** Records to process follows **

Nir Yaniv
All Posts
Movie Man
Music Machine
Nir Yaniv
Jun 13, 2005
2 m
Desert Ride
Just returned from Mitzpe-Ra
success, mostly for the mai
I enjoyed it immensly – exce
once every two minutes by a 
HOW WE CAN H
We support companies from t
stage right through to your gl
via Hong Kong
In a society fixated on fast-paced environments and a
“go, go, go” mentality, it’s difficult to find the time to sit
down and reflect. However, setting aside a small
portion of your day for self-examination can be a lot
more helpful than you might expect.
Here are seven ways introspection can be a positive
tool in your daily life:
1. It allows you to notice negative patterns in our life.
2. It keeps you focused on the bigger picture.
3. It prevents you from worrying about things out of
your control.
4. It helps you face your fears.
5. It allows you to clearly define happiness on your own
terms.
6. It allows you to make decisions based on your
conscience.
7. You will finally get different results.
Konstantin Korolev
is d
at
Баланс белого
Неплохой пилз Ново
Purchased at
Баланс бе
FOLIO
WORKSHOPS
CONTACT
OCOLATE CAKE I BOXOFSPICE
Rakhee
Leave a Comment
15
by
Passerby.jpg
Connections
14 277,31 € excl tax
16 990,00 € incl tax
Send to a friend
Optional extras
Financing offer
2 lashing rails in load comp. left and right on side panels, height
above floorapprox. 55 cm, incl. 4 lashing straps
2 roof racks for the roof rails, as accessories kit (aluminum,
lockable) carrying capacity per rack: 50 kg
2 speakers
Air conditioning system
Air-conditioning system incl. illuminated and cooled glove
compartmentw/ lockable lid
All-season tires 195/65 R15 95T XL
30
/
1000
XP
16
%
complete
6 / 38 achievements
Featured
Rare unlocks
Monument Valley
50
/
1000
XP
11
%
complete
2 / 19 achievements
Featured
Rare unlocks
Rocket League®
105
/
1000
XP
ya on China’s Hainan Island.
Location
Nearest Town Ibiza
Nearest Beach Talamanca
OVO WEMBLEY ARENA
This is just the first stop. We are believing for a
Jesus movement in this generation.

** End of Records to process **

◆ **Exercise aim**
Copy each line of the records that has "right" in it.

◆ **Reply to the task**
stage right through to your gl
2 lashing rails in load comp. left and right on side panels, height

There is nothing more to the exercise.